Par un intéressant coup du sort, la suite de Tuer Napoléon III (paru à Paris, chez Plon), qui se concluait sur la déportation du typographe républicain Étienne Sombre en Algérie, dans le bagne de Lambèse, en bordure des Aurès, paraît à Alger, aux éditions ANEP. Sans doute, il sera difficile de se le procurer en France.
Je ne m’en plains pas, et je suis heureux que Le Chevalier véridique aille à la rencontre de lecteurs algériens. Bien sûr, mon écriture, mon livre n’ont pas été déportés, disons qu’ils ont subi un coup de vent qui les a envoyés de l’autre côté de la Méditerranée. En revanche, l’un des fils de mon héros, Si Brahim Ou Si Saddoq a été déporté en Corse.
Il y a toujours un déportement dans l’écriture, et Le Chevalier véridique en comporte plusieurs, dont je mesure bien les périls, mais si la fiction ne permet pas de déplacer le point de vue, n’entraîne pas à se mettre à la place de l’autre, à quoi bon ?

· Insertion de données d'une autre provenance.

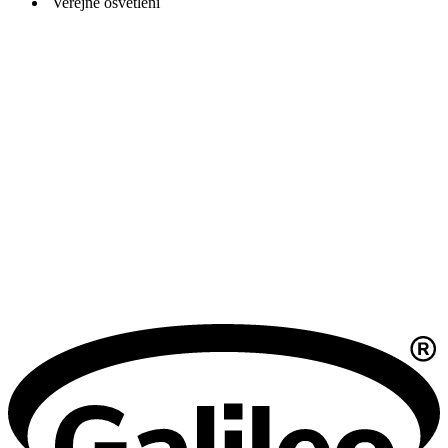
Veřejné osvětlení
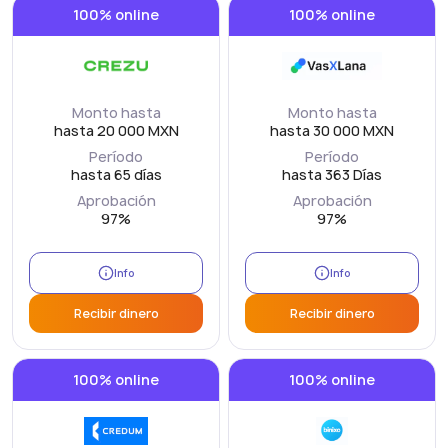
100% online
100% online
Monto hasta
Monto hasta
hasta 20 000 MXN
hasta 30 000 MXN
Período
Período
hasta 65 días
hasta 363 Días
Aprobación
Aprobación
97%
97%
Info
Info
Recibir dinero
Recibir dinero
100% online
100% online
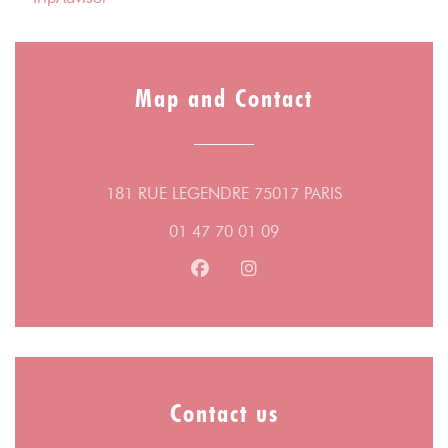
Map and Contact
((opens in a n
181 RUE LEGENDRE 75017 PARIS
01 47 70 01 09
Facebook ((opens in a new wind
Instagram ((opens in a n
Contact us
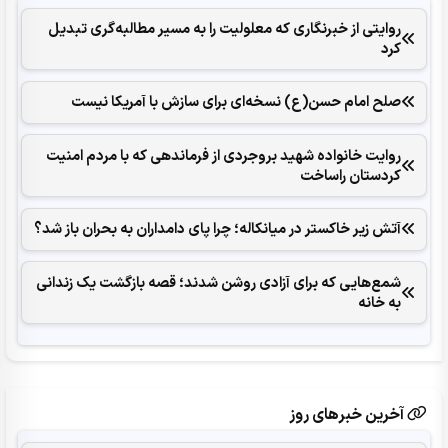
روایتی از خبرنگاری که معلولیت را به مسیر مطالبه‌گری تبدیل
کرد
صلح امام حسن(ع) نسخه‌ای برای سازش با آمریکا نیست
روایت خانواده شهید بروجردی از فرماندهی که با مردم امنیت
کردستان راساخت
آتش زیر خاکستر در میانکاله؛ چرا پای دامداران به بحران باز شد؟
شمع‌هایی که ‌برای آزادی روشن شدند؛ قصه بازگشت یک زندانی
به خانه
آخرین خبرهای روز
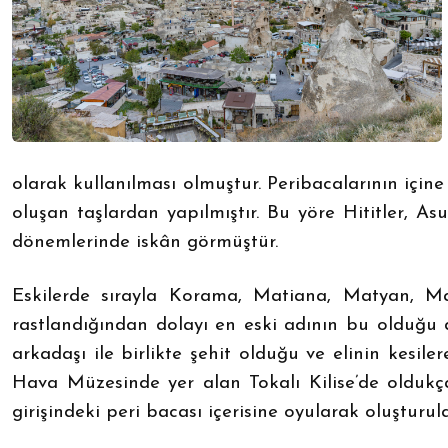
olarak kullanılması olmuştur. Peribacalarının içi
oluşan taşlardan yapılmıştır. Bu yöre Hititler, As
dönemlerinde iskân görmüştür.
Eskilerde sırayla Korama, Matiana, Matyan, Mac
rastlandığından dolayı en eski adının bu olduğu
arkadaşı ile birlikte şehit olduğu ve elinin kesi
Hava Müzesinde yer alan Tokalı Kilise’de oldukç
girişindeki peri bacası içerisine oyularak oluştur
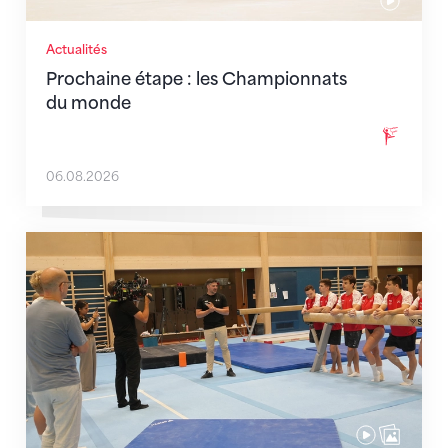
Actualités
Prochaine étape : les Championnats
du monde
06.08.2026
En route pour Zagreb avec des objectifs clairs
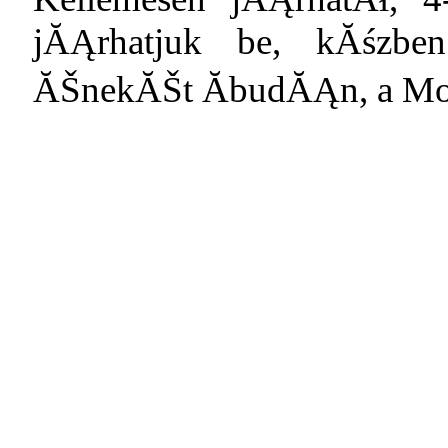
jĂĄrhatjuk be, kĂśzben
ĂŠnekĂŠt ĂbudĂĄn, a Mo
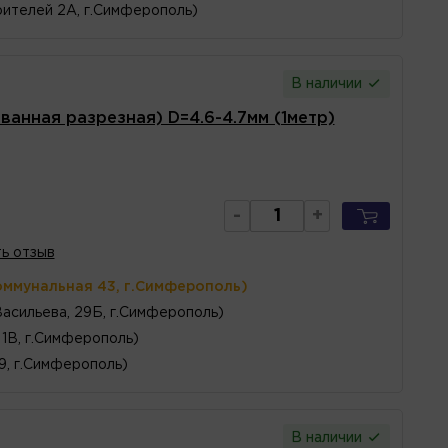
ителей 2А, г.Симферополь)
В наличии
анная разрезная) D=4.6-4.7мм (1метр)
-
+
ь отзыв
оммунальная 43, г.Симферополь)
Васильева, 29Б, г.Симферополь)
1В, г.Симферополь)
 9, г.Симферополь)
В наличии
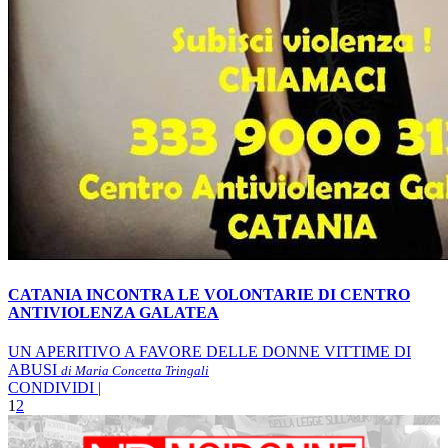
CATANIA INCONTRA LE VOLONTARIE DI CENTRO
ANTIVIOLENZA GALATEA
UN APERITIVO A FAVORE DELLE DONNE VITTIME DI
ABUSI
di Maria Concetta Tringali
CONDIVIDI |
1
2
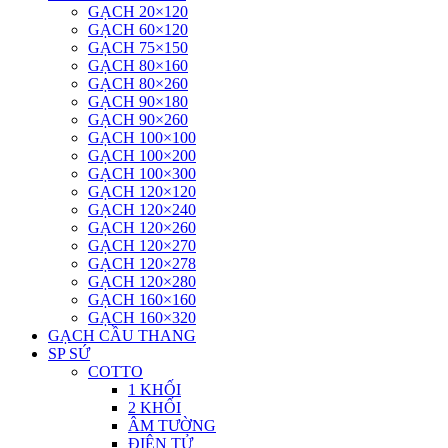
GẠCH 20×120
GẠCH 60×120
GẠCH 75×150
GẠCH 80×160
GẠCH 80×260
GẠCH 90×180
GẠCH 90×260
GẠCH 100×100
GẠCH 100×200
GẠCH 100×300
GẠCH 120×120
GẠCH 120×240
GẠCH 120×260
GẠCH 120×270
GẠCH 120×278
GẠCH 120×280
GẠCH 160×160
GẠCH 160×320
GẠCH CẦU THANG
SP SỨ
COTTO
1 KHỐI
2 KHỐI
ÂM TƯỜNG
ĐIỆN TỬ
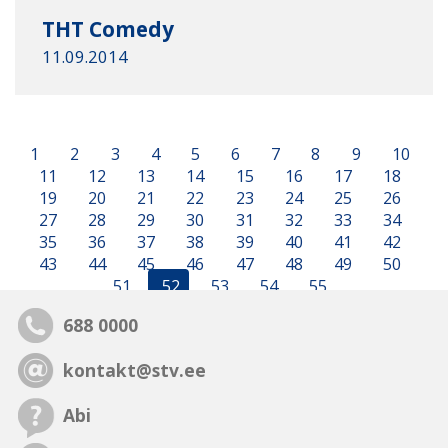
ТHТ Comedy
11.09.2014
1
2
3
4
5
6
7
8
9
10
11
12
13
14
15
16
17
18
19
20
21
22
23
24
25
26
27
28
29
30
31
32
33
34
35
36
37
38
39
40
41
42
43
44
45
46
47
48
49
50
51
52
53
54
55
688 0000
kontakt@stv.ee
Abi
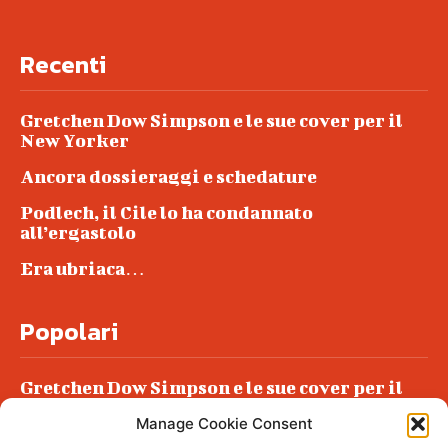
Recenti
Gretchen Dow Simpson e le sue cover per il
New Yorker
Ancora dossieraggi e schedature
Podlech, il Cile lo ha condannato
all’ergastolo
Era ubriaca…
Popolari
Gretchen Dow Simpson e le sue cover per il
New Yorker
Manage Cookie Consent
Ancora dossieraggi e schedature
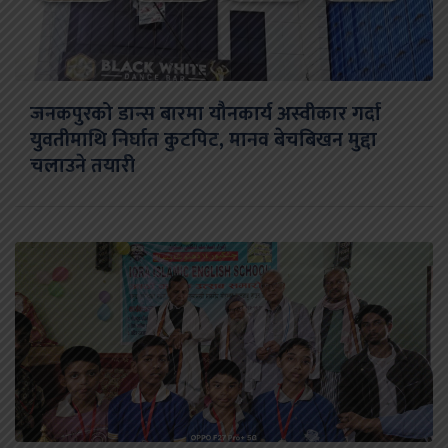
जनकपुरको डान्स बारमा यौनकार्य अस्वीकार गर्दा
युवतीमाथि निर्घात कुटपिट, मानव बेचबिखन मुद्दा
चलाउने तयारी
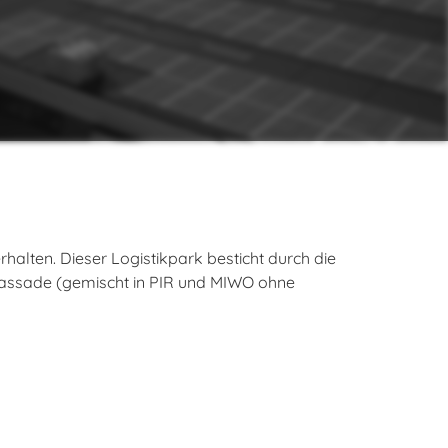
alten. Dieser Logistikpark besticht durch die
e Fassade (gemischt in PIR und MIWO ohne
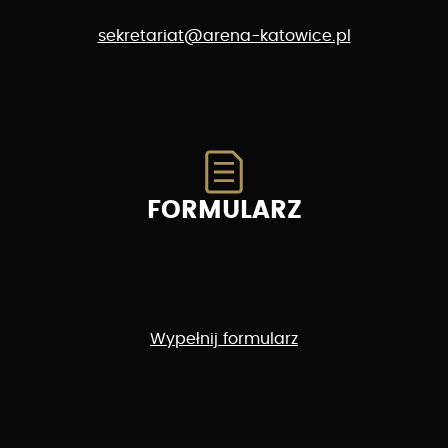
sekretariat@arena-katowice.pl
FORMULARZ
Wypełnij formularz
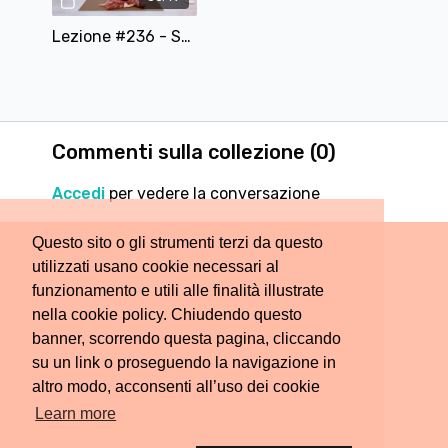
Lezione #236 - Stretching e Mobilità per tutto il Corpo
Commenti sulla collezione (
0
)
Accedi
per vedere la conversazione
Questo sito o gli strumenti terzi da questo
utilizzati usano cookie necessari al
funzionamento e utili alle finalità illustrate
nella cookie policy. Chiudendo questo
banner, scorrendo questa pagina, cliccando
su un link o proseguendo la navigazione in
altro modo, acconsenti all’uso dei cookie
Learn more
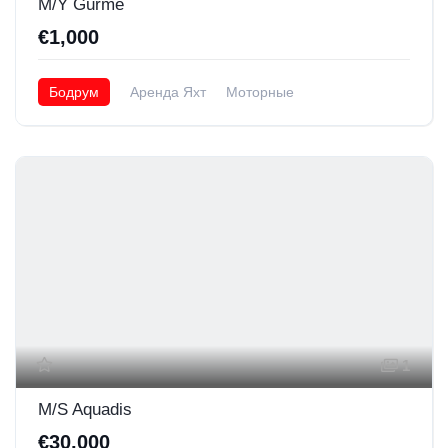
M/Y Gurme
€1,000
Бодрум
Аренда Яхт
Моторные
1
M/S Aquadis
€30,000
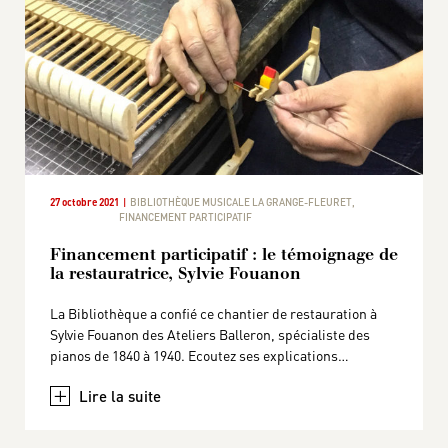
27 octobre 2021
BIBLIOTHÈQUE MUSICALE LA GRANGE-FLEURET
,
FINANCEMENT PARTICIPATIF
Financement participatif : le témoignage de
la restauratrice, Sylvie Fouanon
La Bibliothèque a confié ce chantier de restauration à
Sylvie Fouanon des Ateliers Balleron, spécialiste des
pianos de 1840 à 1940. Ecoutez ses explications…
+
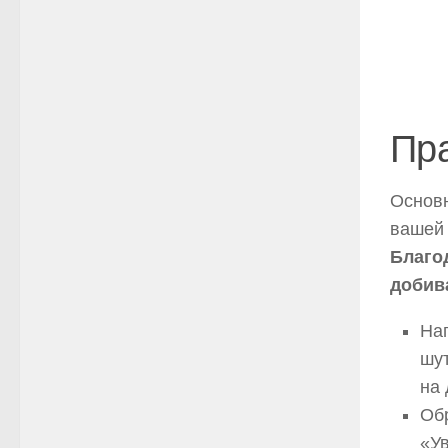
Пра
Основн
вашей 
Благо
добив
Нап
шут
на 
Обр
«Ув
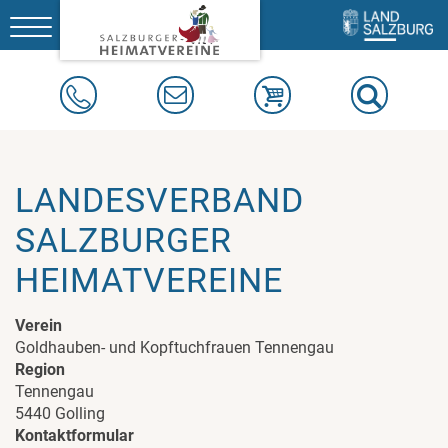
Toggle
navigation
LANDESVERBAND
SALZBURGER
HEIMATVEREINE
Verein
Goldhauben- und Kopftuchfrauen Tennengau
Region
Tennengau
5440 Golling
Kontaktformular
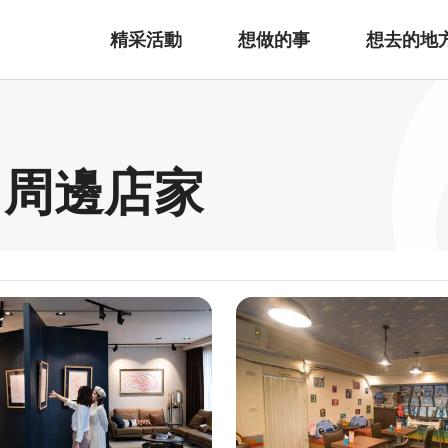
精采活動
想做的事
想去的地
 周邊店家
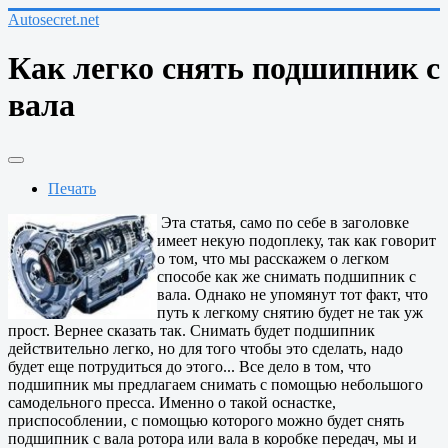
Autosecret.net
Как легко снять подшипник с
вала
Печать
Эта статья, само по себе в заголовке
имеет некую подоплеку, так как говорит
о том, что мы расскажем о легком
способе как же снимать подшипник с
вала. Однако не упомянут тот факт, что
путь к легкому снятию будет не так уж
прост. Вернее сказать так. Снимать будет подшипник
действительно легко, но для того чтобы это сделать, надо
будет еще потрудиться до этого... Все дело в том, что
подшипник мы предлагаем снимать с помощью небольшого
самодельного пресса. Именно о такой оснастке,
приспособлении, с помощью которого можно будет снять
подшипник с вала ротора или вала в коробке передач, мы и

Le travail sur ce roman m’a déjà donné plusieurs bonheurs, celui d’une recherche fructueuse dans les archives civiles et militaires de la colonisation pour mieux connaître le cheikh soufi Si Saddoq Ou l’Hadj, un voyage réel dans les Aurès et à Biskra, de chaleureuses rencontres dans un pays dont je n’avais fait que rêver jusque-là. J’avais eu l’occasion de l’habiter en imagination et en écriture pendant des mois, pour ne pas dire des années. Puisse le déplacement du Chevalier véridique vers Alger, que je vois comme un signe d’ouverture, contribuer à nous rapprocher d’une époque où Algériens et Français communiqueront plus librement les uns avec les autres, et où les livres parus d’un côté ou de l’autre de la Méditerranée circuleront plus facilement.

Le livre sera disponible pour le 25e Salon international du livre d’Alger qui se tiendra du 24 au 31 mars 2022.